» TASK TO COMPLETE:
Across the records that follow, count each line holding "company", and write only the total.

** Opening PROVIDED MATERIAL block **

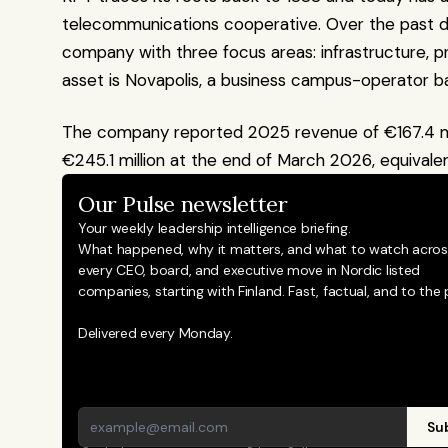
telecommunications cooperative. Over the past dec
company with three focus areas: infrastructure, pr
asset is Novapolis, a business campus-operator ba
The company reported 2025 revenue of €167.4 mill
€245.1 million at the end of March 2026, equivalen
Our Pulse newsletter
Your weekly leadership intelligence briefing.
What happened, why it matters, and what to watch across
every CEO, board, and executive move in Nordic listed 
companies, starting with Finland. Fast, factual, and to the p
Delivered every Monday.
Sub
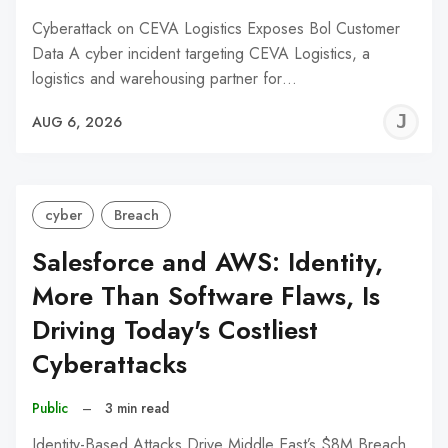
Cyberattack on CEVA Logistics Exposes Bol Customer
Data A cyber incident targeting CEVA Logistics, a
logistics and warehousing partner for…
J
AUG 6, 2026
C
cyber
Breach
Salesforce and AWS: Identity,
More Than Software Flaws, Is
Driving Today's Costliest
Cyberattacks
Public
–
3 min read
Identity-Based Attacks Drive Middle East’s $8M Breach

** Closing PROVIDED MATERIAL block **

» RESULT OF THIS EXERCISE:
2